Both exogenous gaseous and liquid forms of formaldehyde (FA) can induce depressive-like behaviors in both animals and humans. Stress and neuronal excitation can elicit brain FA generation. However, whether endogenous FA participates in depression occurrence remains largely unknown. In this study, we report that midbrain FA derived from lipopolysaccharide (LPS) is a direct trigger of depression. Using an acute depressive model in mice, we found that one-week intraperitoneal injection (i.p.) of LPS activated semicarbazide-sensitive amine oxidase (SSAO) leading to FA production from the midbrain vascular endothelium.

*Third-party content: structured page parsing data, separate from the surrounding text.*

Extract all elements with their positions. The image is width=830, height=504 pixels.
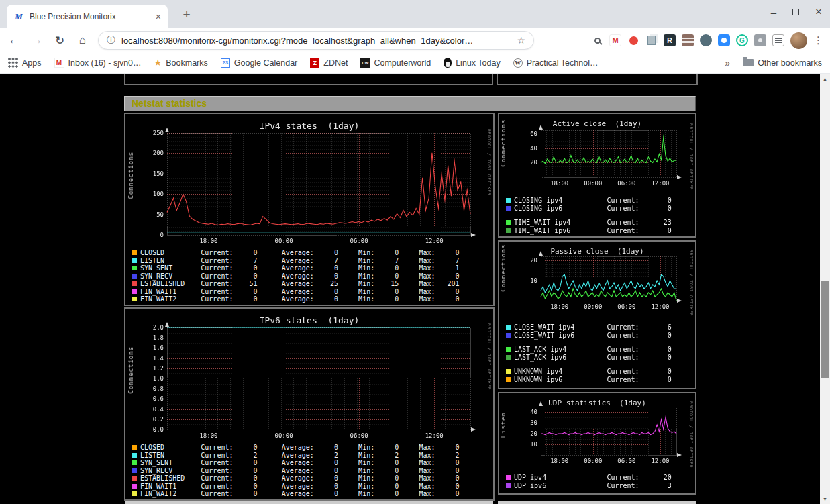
section-title: Netstat statistics [125,97,695,111]
chart-ylabel: Listen [500,412,507,438]
bookmark-zdnet[interactable]: Z ZDNet [310,58,348,68]
pocket-extension-icon[interactable] [627,34,639,46]
legend-text: FIN_WAIT2 Current: 0 Average: 0 Min: 0 M… [140,490,460,497]
legend-row: CLOSE_WAIT ipv4 Current: 6 [506,323,672,332]
legend-text: FIN_WAIT2 Current: 0 Average: 0 Min: 0 M… [140,295,460,303]
r-extension-icon[interactable]: R [664,34,676,46]
forward-icon[interactable]: → [30,34,44,47]
legend-row: LISTEN Current: 2 Average: 2 Min: 2 Max:… [132,452,460,460]
chart-title: IPv4 states (1day) [125,121,493,131]
url-text[interactable]: localhost:8080/monitorix-cgi/monitorix.c… [121,36,511,46]
window-close-button[interactable]: × [815,5,822,19]
bookmark-bookmarks[interactable]: ★ Bookmarks [154,58,208,68]
tab-strip: M Blue Precision Monitorix × + – × [0,0,830,28]
page-info-icon[interactable]: ⓘ [107,34,115,46]
bookmark-star-icon[interactable]: ☆ [517,35,525,46]
legend-text: UNKNOWN ipv6 Current: 0 [514,376,672,383]
legend-text: ESTABLISHED Current: 51 Average: 25 Min:… [140,280,460,287]
bookmark-label: Computerworld [374,58,431,68]
chart-legend: CLOSING ipv4 Current: 0CLOSING ipv6 Curr… [506,197,672,234]
chart-legend: UDP ipv4 Current: 20UDP ipv6 Current: 3 [506,474,672,489]
legend-swatch [506,475,511,480]
bookmark-linux-today[interactable]: Linux Today [444,58,501,68]
shield-extension-icon[interactable] [700,34,712,46]
window-maximize-button[interactable] [792,9,799,15]
other-bookmarks[interactable]: Other bookmarks [743,58,822,68]
scroll-down-arrow[interactable]: ▼ [820,494,830,504]
legend-swatch [132,491,137,496]
home-icon[interactable]: ⌂ [75,34,90,47]
legend-row: FIN_WAIT2 Current: 0 Average: 0 Min: 0 M… [132,490,460,498]
bookmarks-overflow-icon[interactable]: » [725,58,730,68]
legend-text: SYN_SENT Current: 0 Average: 0 Min: 0 Ma… [140,264,460,272]
gmail-extension-icon[interactable]: M [609,34,621,46]
legend-text: SYN_RECV Current: 0 Average: 0 Min: 0 Ma… [140,467,460,474]
legend-row: UNKNOWN ipv4 Current: 0 [506,368,672,376]
back-icon[interactable]: ← [7,34,21,47]
reload-icon[interactable]: ↻ [52,34,67,48]
copy-extension-icon[interactable] [645,34,658,46]
calendar-icon: 23 [221,58,230,68]
profile-avatar[interactable] [790,32,807,49]
bookmark-label: Google Calendar [234,58,298,68]
legend-row: LAST_ACK ipv4 Current: 0 [506,346,672,354]
legend-text: ESTABLISHED Current: 0 Average: 0 Min: 0… [140,474,460,482]
browser-toolbar: ← → ↻ ⌂ ⓘ localhost:8080/monitorix-cgi/m… [0,28,830,52]
legend-text: LISTEN Current: 7 Average: 7 Min: 7 Max:… [140,257,460,264]
previous-graph-panel [497,74,698,85]
rrdtool-watermark: RRDTOOL / TOBI OETIKER [688,401,694,468]
bookmark-label: Linux Today [456,58,501,68]
address-bar[interactable]: ⓘ localhost:8080/monitorix-cgi/monitorix… [98,31,534,50]
legend-text: CLOSING ipv4 Current: 0 [514,197,672,204]
legend-swatch [132,266,137,270]
tab-close-icon[interactable]: × [156,12,161,21]
chart-title: UDP statistics (1day) [499,399,695,407]
extensions-puzzle-icon[interactable] [754,34,766,46]
monitorix-favicon-icon: M [13,11,24,22]
legend-row: SYN_RECV Current: 0 Average: 0 Min: 0 Ma… [132,272,460,281]
bookmark-label: Practical Technol… [527,58,599,68]
scrollbar-thumb[interactable] [821,281,829,378]
legend-row: LAST_ACK ipv6 Current: 0 [506,354,672,362]
search-extension-icon[interactable] [591,34,603,46]
bookmark-google-calendar[interactable]: 23 Google Calendar [221,58,298,68]
list-extension-icon[interactable] [772,34,784,46]
chart-ylabel: Connections [500,244,507,292]
browser-tab[interactable]: M Blue Precision Monitorix × [7,5,168,28]
ipv6-states-chart [125,309,493,442]
grammarly-extension-icon[interactable]: G [736,34,748,46]
graph-panel-active-close: Active close (1day) Connections RRDTOOL … [498,113,696,238]
bookmark-inbox[interactable]: M Inbox (16) - sjvn0… [54,58,142,68]
bookmarks-bar: Apps M Inbox (16) - sjvn0… ★ Bookmarks 2… [0,52,830,74]
new-tab-button[interactable]: + [178,7,195,22]
legend-text: CLOSED Current: 0 Average: 0 Min: 0 Max:… [140,444,460,451]
legend-spacer [506,361,672,368]
legend-text: LAST_ACK ipv4 Current: 0 [514,346,672,353]
computerworld-icon: CW [360,58,370,68]
vertical-scrollbar[interactable]: ▲ ▼ [820,74,830,504]
next-graph-panel [498,501,696,504]
window-minimize-button[interactable]: – [771,7,776,18]
scroll-up-arrow[interactable]: ▲ [820,74,830,84]
stack-extension-icon[interactable] [682,34,694,46]
legend-swatch [506,347,511,352]
chart-ylabel: Connections [127,346,134,394]
browser-menu-icon[interactable]: ⋮ [813,34,823,46]
legend-swatch [132,445,137,450]
page-content: Netstat statistics IPv4 states (1day) Co… [0,74,820,504]
wordpress-icon: W [513,58,523,68]
legend-row: TIME_WAIT ipv6 Current: 0 [506,227,672,235]
apps-shortcut[interactable]: Apps [8,58,42,68]
legend-row: TIME_WAIT ipv4 Current: 23 [506,219,672,227]
monitorix-section: Netstat statistics IPv4 states (1day) Co… [124,74,698,504]
apps-grid-icon [8,58,18,68]
graph-panel-ipv6-states: IPv6 states (1day) Connections RRDTOOL /… [124,307,495,501]
bookmark-practical-technology[interactable]: W Practical Technol… [513,58,599,68]
zoom-extension-icon[interactable] [718,34,730,46]
bookmark-computerworld[interactable]: CW Computerworld [360,58,431,68]
rrdtool-watermark: RRDTOOL / TOBI OETIKER [688,123,694,190]
legend-swatch [132,484,137,489]
tab-title: Blue Precision Monitorix [30,12,150,21]
legend-swatch [506,325,511,330]
bookmark-label: Apps [22,58,42,68]
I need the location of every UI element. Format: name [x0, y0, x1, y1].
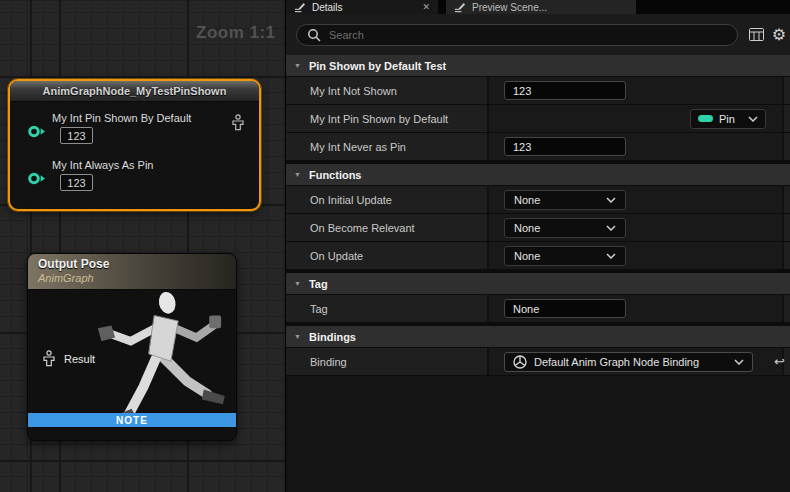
- property-row-tag: Tag: [286, 295, 790, 322]
- pin-label: My Int Always As Pin: [52, 159, 259, 171]
- property-label: Binding: [310, 356, 347, 368]
- row-edge-strip: [782, 133, 790, 160]
- row-edge-strip: [782, 214, 790, 241]
- binding-class-icon: [513, 355, 527, 369]
- section-title: Tag: [309, 278, 328, 290]
- int-pin-icon[interactable]: [28, 172, 46, 185]
- on-become-relevant-dropdown[interactable]: None: [504, 218, 626, 238]
- pin-row: My Int Pin Shown By Default: [18, 112, 259, 144]
- property-label: Tag: [310, 303, 328, 315]
- node-title-bar[interactable]: AnimGraphNode_MyTestPinShown: [10, 81, 259, 102]
- collapse-triangle-icon[interactable]: ▼: [294, 62, 301, 69]
- anim-graph-viewport[interactable]: Zoom 1:1 AnimGraphNode_MyTestPinShown My…: [0, 0, 285, 492]
- property-label: My Int Pin Shown by Default: [310, 113, 448, 125]
- property-label: On Initial Update: [310, 194, 392, 206]
- zoom-level-indicator: Zoom 1:1: [196, 23, 276, 43]
- property-row-on-initial-update: On Initial Update None: [286, 186, 790, 213]
- unreal-editor-window: Zoom 1:1 AnimGraphNode_MyTestPinShown My…: [0, 0, 790, 492]
- property-row-binding: Binding Default Anim Graph Node Binding …: [286, 348, 790, 375]
- panel-tab-bar: Details ✕ Preview Scene...: [286, 0, 790, 14]
- chevron-down-icon: [606, 197, 616, 203]
- dropdown-value: None: [514, 194, 540, 206]
- my-int-never-as-pin-input[interactable]: [504, 137, 626, 156]
- running-mannequin-image: [80, 290, 237, 427]
- pin-mode-value: Pin: [719, 113, 735, 125]
- property-label: On Become Relevant: [310, 222, 415, 234]
- row-edge-strip: [782, 77, 790, 104]
- property-label: On Update: [310, 250, 363, 262]
- section-header-functions[interactable]: ▼ Functions: [286, 164, 790, 185]
- property-label: My Int Not Shown: [310, 85, 397, 97]
- search-icon: [307, 28, 321, 42]
- node-body: Result NOTE: [28, 290, 236, 427]
- pin-row: My Int Always As Pin: [18, 159, 259, 191]
- node-body: My Int Pin Shown By Default My Int Alway…: [10, 112, 259, 191]
- my-int-not-shown-input[interactable]: [504, 81, 626, 100]
- details-property-list: ▼ Pin Shown by Default Test My Int Not S…: [286, 55, 790, 492]
- note-label: NOTE: [116, 415, 148, 426]
- property-row-on-become-relevant: On Become Relevant None: [286, 214, 790, 241]
- row-edge-strip: [782, 105, 790, 132]
- binding-value: Default Anim Graph Node Binding: [534, 356, 699, 368]
- pin-value-input[interactable]: [60, 127, 93, 144]
- chevron-down-icon: [734, 359, 744, 365]
- pose-result-pin-icon[interactable]: [42, 350, 56, 367]
- collapse-triangle-icon[interactable]: ▼: [294, 280, 301, 287]
- details-toolbar: ⚙: [286, 14, 790, 55]
- tab-details[interactable]: Details ✕: [286, 0, 438, 14]
- property-row-my-int-never-as-pin: My Int Never as Pin: [286, 133, 790, 160]
- pin-mode-dropdown[interactable]: Pin: [690, 109, 766, 129]
- section-title: Functions: [309, 169, 362, 181]
- anim-graph-test-node[interactable]: AnimGraphNode_MyTestPinShown My Int Pin …: [8, 79, 261, 211]
- row-edge-strip: [782, 242, 790, 269]
- collapse-triangle-icon[interactable]: ▼: [294, 333, 301, 340]
- search-box[interactable]: [296, 24, 738, 46]
- output-pose-node[interactable]: Output Pose AnimGraph: [27, 253, 237, 441]
- node-title-bar[interactable]: Output Pose AnimGraph: [28, 254, 236, 290]
- pin-pill-icon: [698, 115, 713, 122]
- result-pin-label: Result: [64, 353, 95, 365]
- close-tab-icon[interactable]: ✕: [422, 2, 430, 12]
- property-matrix-button[interactable]: [746, 23, 766, 45]
- dropdown-value: None: [514, 222, 540, 234]
- person-pin-icon[interactable]: [231, 114, 245, 131]
- binding-dropdown[interactable]: Default Anim Graph Node Binding: [504, 352, 753, 372]
- pin-value-input[interactable]: [60, 174, 93, 191]
- row-edge-strip: [782, 295, 790, 322]
- node-title: Output Pose: [38, 257, 236, 271]
- property-row-my-int-pin-shown-by-default: My Int Pin Shown by Default Pin: [286, 105, 790, 132]
- details-panel: Details ✕ Preview Scene...: [285, 0, 790, 492]
- tag-input[interactable]: [504, 299, 626, 318]
- dropdown-value: None: [514, 250, 540, 262]
- on-initial-update-dropdown[interactable]: None: [504, 190, 626, 210]
- section-header-tag[interactable]: ▼ Tag: [286, 273, 790, 294]
- reset-to-default-icon[interactable]: ↩: [774, 354, 785, 369]
- node-subtitle: AnimGraph: [38, 272, 236, 284]
- note-banner[interactable]: NOTE: [28, 413, 236, 427]
- gear-icon: ⚙: [772, 25, 786, 44]
- chevron-down-icon: [606, 253, 616, 259]
- property-row-on-update: On Update None: [286, 242, 790, 269]
- section-title: Bindings: [309, 331, 356, 343]
- chevron-down-icon: [606, 225, 616, 231]
- property-label: My Int Never as Pin: [310, 141, 406, 153]
- on-update-dropdown[interactable]: None: [504, 246, 626, 266]
- details-empty-area: [286, 376, 790, 492]
- settings-button[interactable]: ⚙: [769, 23, 789, 45]
- collapse-triangle-icon[interactable]: ▼: [294, 171, 301, 178]
- tab-label: Preview Scene...: [472, 2, 547, 13]
- grid-table-icon: [749, 28, 764, 41]
- section-header-bindings[interactable]: ▼ Bindings: [286, 326, 790, 347]
- tab-preview-scene[interactable]: Preview Scene...: [446, 0, 636, 14]
- result-pin-row: Result: [42, 350, 95, 367]
- row-edge-strip: [782, 186, 790, 213]
- details-icon: [454, 2, 466, 13]
- section-title: Pin Shown by Default Test: [309, 60, 446, 72]
- pin-label: My Int Pin Shown By Default: [52, 112, 259, 124]
- property-row-my-int-not-shown: My Int Not Shown: [286, 77, 790, 104]
- section-header-pin-shown-by-default-test[interactable]: ▼ Pin Shown by Default Test: [286, 55, 790, 76]
- search-input[interactable]: [329, 29, 727, 41]
- int-pin-icon[interactable]: [28, 125, 46, 138]
- node-title: AnimGraphNode_MyTestPinShown: [43, 85, 227, 97]
- chevron-down-icon: [748, 116, 758, 122]
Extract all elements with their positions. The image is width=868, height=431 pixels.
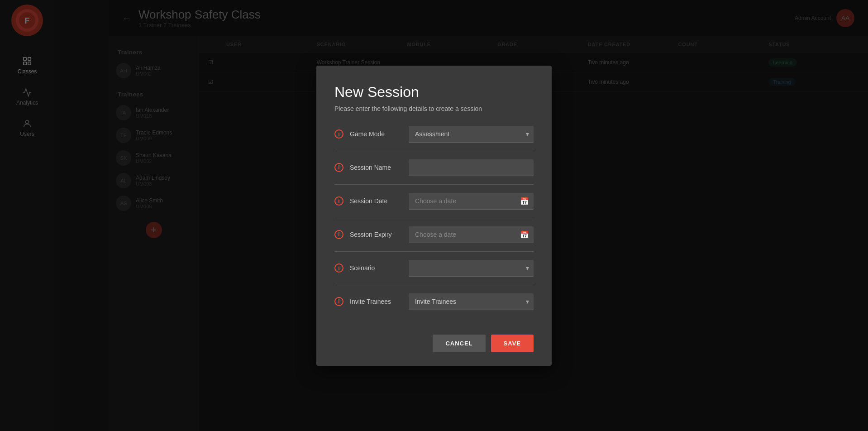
session-date-label: Session Date — [350, 197, 409, 205]
modal-footer: CANCEL SAVE — [334, 335, 534, 352]
session-name-info-icon: i — [334, 163, 343, 172]
session-expiry-info-icon: i — [334, 230, 343, 239]
session-expiry-control: 📅 — [409, 226, 534, 243]
save-button[interactable]: SAVE — [491, 335, 534, 352]
form-row-session-expiry: i Session Expiry 📅 — [334, 226, 534, 252]
form-row-scenario: i Scenario ▾ — [334, 260, 534, 285]
session-date-info-icon: i — [334, 196, 343, 206]
form-row-game-mode: i Game Mode Assessment Training Practice… — [334, 126, 534, 151]
session-name-control — [409, 159, 534, 176]
game-mode-control: Assessment Training Practice ▾ — [409, 126, 534, 143]
scenario-select[interactable] — [409, 260, 534, 277]
game-mode-select[interactable]: Assessment Training Practice — [409, 126, 534, 143]
modal-title: New Session — [334, 84, 534, 101]
invite-trainees-select[interactable]: Invite Trainees — [409, 293, 534, 310]
modal-subtitle: Please enter the following details to cr… — [334, 105, 534, 112]
form-row-invite-trainees: i Invite Trainees Invite Trainees ▾ — [334, 293, 534, 318]
form-row-session-name: i Session Name — [334, 159, 534, 185]
scenario-control: ▾ — [409, 260, 534, 277]
session-date-control: 📅 — [409, 193, 534, 210]
form-row-session-date: i Session Date 📅 — [334, 193, 534, 218]
scenario-label: Scenario — [350, 264, 409, 272]
scenario-info-icon: i — [334, 263, 343, 273]
session-name-input[interactable] — [409, 159, 534, 176]
cancel-button[interactable]: CANCEL — [433, 335, 485, 352]
new-session-modal: New Session Please enter the following d… — [316, 66, 552, 366]
session-date-input[interactable] — [409, 193, 534, 210]
game-mode-info-icon: i — [334, 129, 343, 139]
session-name-label: Session Name — [350, 164, 409, 171]
session-expiry-input[interactable] — [409, 226, 534, 243]
invite-trainees-label: Invite Trainees — [350, 298, 409, 305]
invite-trainees-info-icon: i — [334, 297, 343, 306]
game-mode-label: Game Mode — [350, 130, 409, 138]
invite-trainees-control: Invite Trainees ▾ — [409, 293, 534, 310]
session-expiry-label: Session Expiry — [350, 231, 409, 238]
modal-overlay: New Session Please enter the following d… — [0, 0, 868, 431]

In both in vitro and in vivo experiments, FA stimulated the production of cytokines such as IL-1β, IL-6, and TNF-α. Strikingly, one-week microinfusion of FA as well as LPS into the midbrain dorsal raphe nucleus (DRN, a 5-HT-nergic nucleus) induced depressive-like behaviors and concurrent neuroinflammation. Conversely, NaHSO (a FA scavenger), improved depressive symptoms associated with a reduction in the levels of midbrain FA and cytokines. Moreover, the chronic depressive model of mice injected with four-week i.p. LPS exhibited a marked elevation in the levels of midbrain LPS accompanied by a substantial increase in the levels of FA and cytokines. Notably, four-week i.p. injection of FA as well as LPS elicited cytokine storm in the midbrain and disrupted the blood-brain barrier (BBB) by activating microglia and reducing the expression of claudin 5 (CLDN5, a protein with tight junctions in the BBB). However, the administration of 30 nm nano-packed coenzyme-Q10 (Q10, an endogenous FA scavenger), phototherapy (PT) utilizing 630-nm red light to degrade FA, and the combination of PT and Q10, reduced FA accumulation and neuroinflammation in the midbrain. Moreover, the combined therapy exhibited superior therapeutic efficacy in attenuating depressive symptoms compared to individual treatments. Thus, LPS-derived FA directly initiates depression onset, thereby suggesting that scavenging FA represents a promising strategy for depression treatment.